Building the Watch Walk algorithm entailed two stages. First, the team recorded data to create the digital gait biomarker algorithm. A study group of 101 19-to-81-year-old subjects wore a wrist wearable with an on-board accelerometer while running in a lab setting and while performing specific actions and routines in their own homes. The team prescribed the movements to measure structured mobility tasks. Stage one culminated with an algorithm ready for validation based on gait including posture, cadence, walking speed, and stride length. According to the researchers, these factors can help predict the subject’s risk of falling. The data can also provide insight into overall health and functional decline.

The team validated the Watch Walk gait biomarker algorithm with a larger test group of 77,822 people in the UK Biobank database. The UK Biobank is a vast and globally accessible medical research resource containing genetic and health data from more than a half million people from the UK. Subjects in the validation stage of the Watch Walk development project wore the wrist device on their dominant wrist for seven days.
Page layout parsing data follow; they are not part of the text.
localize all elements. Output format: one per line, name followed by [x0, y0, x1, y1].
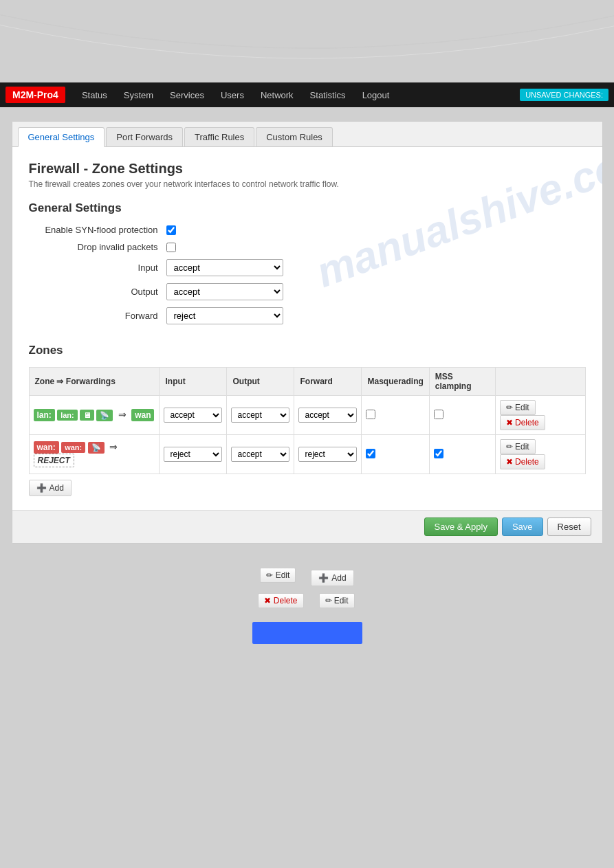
- forward-select[interactable]: accept reject drop: [166, 307, 283, 324]
- navbar: M2M-Pro4 Status System Services Users Ne…: [0, 82, 614, 107]
- input-row: Input accept reject drop: [29, 259, 586, 276]
- syn-flood-label: Enable SYN-flood protection: [43, 225, 166, 235]
- edit-wan-button[interactable]: ✏ Edit: [500, 439, 536, 454]
- edit-lan-button[interactable]: ✏ Edit: [500, 400, 536, 415]
- zone-forward-lan-cell: accept reject drop: [294, 396, 362, 435]
- zone-output-wan-cell: accept reject drop: [227, 435, 294, 474]
- zone-arrow-lan: ⇒: [118, 409, 127, 420]
- zone-tag-wan2: 📡: [88, 442, 105, 454]
- zone-tag-lan3: 📡: [96, 410, 113, 421]
- col-forward: Forward: [294, 368, 362, 396]
- nav-logout[interactable]: Logout: [354, 85, 398, 106]
- add-label: Add: [50, 483, 64, 493]
- zone-tag-wan1: wan:: [61, 442, 85, 453]
- zone-arrow-wan: ⇒: [109, 441, 118, 452]
- tab-port-forwards[interactable]: Port Forwards: [106, 127, 183, 146]
- zone-mss-lan[interactable]: [434, 410, 443, 419]
- col-mss-clamping: MSS clamping: [429, 368, 495, 396]
- zone-mss-lan-cell: [429, 396, 495, 435]
- zone-tag-lan2: 🖥: [80, 410, 94, 421]
- delete-wan-button[interactable]: ✖ Delete: [500, 454, 545, 469]
- zones-heading: Zones: [29, 344, 586, 357]
- zone-output-wan[interactable]: accept reject drop: [231, 447, 289, 462]
- tab-custom-rules[interactable]: Custom Rules: [256, 127, 333, 146]
- save-apply-button[interactable]: Save & Apply: [424, 518, 498, 536]
- zone-forward-lan[interactable]: accept reject drop: [298, 408, 357, 423]
- bottom-add-button[interactable]: ➕ Add: [311, 570, 353, 586]
- output-row: Output accept reject drop: [29, 283, 586, 300]
- col-actions: [495, 368, 585, 396]
- zone-row-wan: wan: wan: 📡 ⇒ REJECT reject accept drop: [29, 435, 585, 474]
- page-title: Firewall - Zone Settings: [29, 161, 586, 177]
- syn-flood-checkbox[interactable]: [166, 225, 176, 235]
- bottom-delete-button[interactable]: ✖ Delete: [258, 593, 303, 608]
- zone-actions-lan: ✏ Edit ✖ Delete: [495, 396, 585, 435]
- nav-menu: Status System Services Users Network Sta…: [74, 85, 397, 106]
- nav-statistics[interactable]: Statistics: [302, 85, 354, 106]
- general-settings-heading: General Settings: [29, 201, 586, 215]
- zone-input-wan[interactable]: reject accept drop: [164, 447, 222, 462]
- bottom-elements: ✏ Edit ➕ Add ✖ Delete ✏ Edit: [12, 564, 603, 644]
- nav-services[interactable]: Services: [162, 85, 212, 106]
- syn-flood-row: Enable SYN-flood protection: [29, 225, 586, 235]
- nav-status[interactable]: Status: [74, 85, 116, 106]
- zones-section: Zones Zone ⇒ Forwardings Input Output Fo…: [29, 344, 586, 496]
- forward-label: Forward: [43, 311, 166, 321]
- tab-general-settings[interactable]: General Settings: [18, 127, 105, 147]
- main-panel: General Settings Port Forwards Traffic R…: [12, 121, 603, 544]
- col-input: Input: [160, 368, 227, 396]
- drop-invalid-checkbox[interactable]: [166, 243, 176, 252]
- brand-logo: M2M-Pro4: [6, 87, 65, 103]
- zone-masq-lan-cell: [362, 396, 429, 435]
- zone-forward-wan[interactable]: reject accept drop: [298, 447, 357, 462]
- zone-badge-wan: wan:: [34, 441, 59, 454]
- output-select[interactable]: accept reject drop: [166, 283, 283, 300]
- zones-table: Zone ⇒ Forwardings Input Output Forward …: [29, 367, 586, 474]
- bottom-row-1: ✏ Edit ➕ Add: [260, 564, 353, 586]
- zone-mss-wan-cell: [429, 435, 495, 474]
- zone-input-wan-cell: reject accept drop: [160, 435, 227, 474]
- zone-masq-lan[interactable]: [366, 410, 375, 419]
- nav-system[interactable]: System: [116, 85, 162, 106]
- tab-traffic-rules[interactable]: Traffic Rules: [184, 127, 254, 146]
- drop-invalid-row: Drop invalid packets: [29, 242, 586, 252]
- zone-cell-wan: wan: wan: 📡 ⇒ REJECT: [29, 435, 160, 474]
- zone-masq-wan[interactable]: [366, 449, 375, 458]
- output-label: Output: [43, 287, 166, 297]
- zone-actions-wan: ✏ Edit ✖ Delete: [495, 435, 585, 474]
- zone-output-lan[interactable]: accept reject drop: [231, 408, 289, 423]
- save-button[interactable]: Save: [502, 518, 543, 536]
- unsaved-changes-badge: UNSAVED CHANGES:: [520, 89, 608, 101]
- col-masquerading: Masquerading: [362, 368, 429, 396]
- zone-tag-lan1: lan:: [57, 410, 78, 421]
- bottom-row-2: ✖ Delete ✏ Edit: [258, 593, 355, 608]
- blue-bar: [252, 622, 362, 644]
- tab-bar: General Settings Port Forwards Traffic R…: [12, 122, 602, 147]
- nav-users[interactable]: Users: [212, 85, 252, 106]
- forward-row: Forward accept reject drop: [29, 307, 586, 324]
- bottom-edit-button-2[interactable]: ✏ Edit: [319, 593, 355, 608]
- zone-mss-wan[interactable]: [434, 449, 443, 458]
- delete-lan-button[interactable]: ✖ Delete: [500, 415, 545, 430]
- zone-badge-lan: lan:: [34, 409, 55, 421]
- zone-masq-wan-cell: [362, 435, 429, 474]
- footer-bar: Save & Apply Save Reset: [12, 510, 602, 543]
- col-zone-forwardings: Zone ⇒ Forwardings: [29, 368, 160, 396]
- zone-forward-wan-cell: reject accept drop: [294, 435, 362, 474]
- page-subtitle: The firewall creates zones over your net…: [29, 179, 586, 189]
- zone-input-lan[interactable]: accept reject drop: [164, 408, 222, 423]
- add-zone-button[interactable]: ➕ Add: [29, 480, 72, 496]
- zone-target-wan: wan: [131, 409, 154, 421]
- bottom-edit-button-1[interactable]: ✏ Edit: [260, 568, 296, 583]
- input-label: Input: [43, 263, 166, 273]
- add-icon: ➕: [36, 483, 47, 493]
- drop-invalid-label: Drop invalid packets: [43, 242, 166, 252]
- reset-button[interactable]: Reset: [547, 518, 591, 536]
- zone-output-lan-cell: accept reject drop: [227, 396, 294, 435]
- nav-network[interactable]: Network: [252, 85, 302, 106]
- zone-cell-lan: lan: lan: 🖥 📡 ⇒ wan: [29, 396, 160, 435]
- input-select[interactable]: accept reject drop: [166, 259, 283, 276]
- page-content: manualshive.com Firewall - Zone Settings…: [12, 147, 602, 510]
- col-output: Output: [227, 368, 294, 396]
- zone-input-lan-cell: accept reject drop: [160, 396, 227, 435]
The subjects, who were 46 to 77 years old, recorded an aggregate of 11,646 four-second movement recordings. The algorithm validation test classified the recordings in four categories. The Watch Walk algorithm showed high levels of precision for walking (93%), running (98%), stationary (86%), and unspecified arm activities (74%).

Earlier gait biomarker analysis studies relied on data that was obtained solely while walking on treadmills or fixed-length walkways, the study authors said. According to Professor Stephen Lord, Senior Principal Research Fellow at NeuRA and UNSW Medicine & Health, “the growth of wearable device technology in recent years has provided an accessible and approachable method of fall prevention in older people. Watch Walk demonstrates that this technology can also be highly accurate in real-world settings.” The Australian team intends to release the Watch Walk app in late 2023.